Work task — Repeat the data exactly. Pictures are not part of the copy.

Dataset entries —
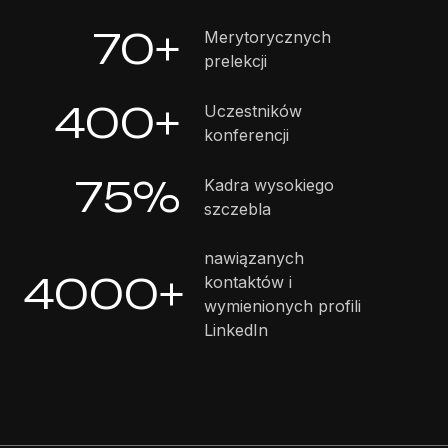
70+
Merytorycznych
prelekcji
400+
Uczestników
konferencji
75%
Kadra wysokiego
szczebla
nawiązanych
4000+
kontaktów i
wymienionych profili
LinkedIn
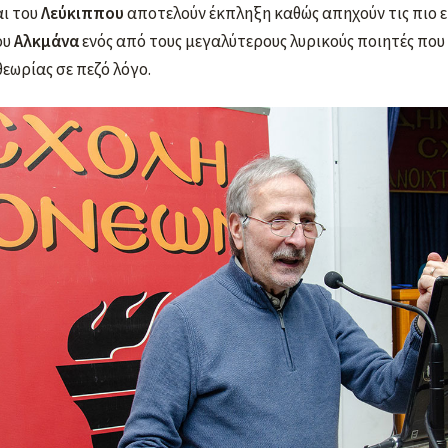
ι του
Λεύκιππου
αποτελούν έκπληξη καθώς απηχούν τις πιο ε
ου
Αλκμάνα
ενός από τους μεγαλύτερους λυρικούς ποιητές που
θεωρίας σε πεζό λόγο.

Answer space —
70+
Merytorycznych
prelekcji
400+
Uczestników
konferencji
75%
Kadra wysokiego
szczebla
nawiązanych
4000+
kontaktów i
wymienionych profili
LinkedIn
ι του
Λεύκιππου
αποτελούν έκπληξη καθώς απηχούν τις πιο ε
ου
Αλκμάνα
ενός από τους μεγαλύτερους λυρικούς ποιητές που
θεωρίας σε πεζό λόγο.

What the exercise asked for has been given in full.